Marco Dutra e Juliana Rojas (Foto: Gabrielle Torquato/Jornalismo Júnior)

Marco e Juliana responderam diversas questões, mas inicialmente explicaram como usaram a cidade de São Paulo para criar o cenário do filme.

MARCO – Tem uma coisa que parte um pouco da cidade, que é uma coisa que tem em vários dos nossos filmes, tem no Trabalhar Cansa (2011) que é a coisa de trabalhar no contexto de São Paulo. E nesse filme, a gente queria deixar mais alegórico ainda, uma das primeiras imagens que a gente tinha, até nos primeiros esboços da Ju, de anos e anos atrás, essa ideia de centro, a periferia e a ponte, que é uma coisa que tem em São Paulo. A gente gostava da ideia de ver num plano uma espécie de centro com arranha-céus, um rio, uma ponte e uma periferia. Era um jeito de fazer meio um conto, como se fosse um castelo e um feudo, de um conto medieval, conto de fadas. Então a gente queria trazer para o universo da alegoria, mas usando coisas que são da realidade, da nossa experiência social em São Paulo e de certa forma, no Brasil.

Uma das perguntas questiona a forma como o lobisomem do longa foi criado, tanto fisicamente, quanto psicologicamente. Uma das críticas feitas ao filme é exatamente sobre a neutralidade do lobisomem, que foi explicada por Juliana.

JULIANA –  Pra gente, era importante mostrar que o protagonista era o monstro, para humanizar, e aí ter um grande trabalho de efeito. A gente trabalhou com duas empresas francesas e com o Atelier 69, com os efeitos mecânicos, e com a Mikros Image, para os efeitos digitais. O bebê é efeito mecânico, é um robô que teve parte dos movimentos pela técnica de marionete, e no caso do lobisomem é completamente computação, mas alguns elementos dele eram de maquiagem também, a pata, o topo da cabeça. A gente queria fazer uma mescla para que fosse possível ter contato físico com a criatura, e a gente trabalhou muito próximo das duas empresas. E depois que selecionamos o Miguel [Miguel Lobo, ator] a gente trabalhou para que as características físicas do lobisomem lembrassem o ator, a gente chegou a fazer um scan 3D pra pegar o formato dos olhos, da cabeça, pra lembrar o Joel humano.

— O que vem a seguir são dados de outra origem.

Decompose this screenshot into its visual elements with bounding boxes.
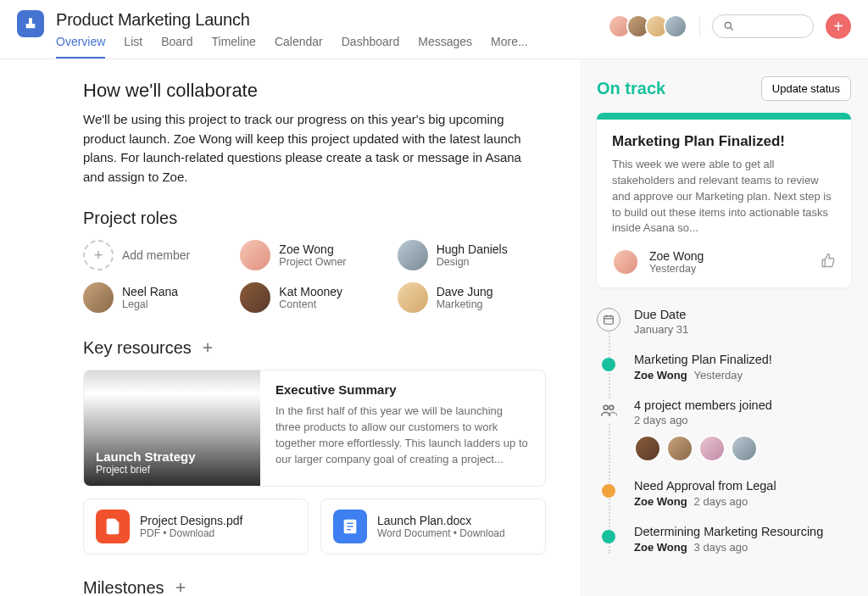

A gente queria que fosse terror, mas ao mesmo tempo é um personagem, que possui sentimentos. E é um lobisomem criança, a gente tentou pensar nisso, como seria um lobisomem pré adolescente? Então, ele não tem todos os pelos desenvolvidos, ele ainda não fica de pé, fica só de quatro patas, alguns dentes são de leite, nem todos são presas. A gente quis ter essa particularidade, que você sente medo, mas também consegue sentir compaixão por essa criatura, por ela estar machucada e chorando, e acho que a gente se interessa muito, em todos os nossos filmes, a gente gosta de trabalhar isso, estar no universo infantil, mas buscar uma perversidade, um lado sombrio. Tem uma doçura, mas ter também o medo.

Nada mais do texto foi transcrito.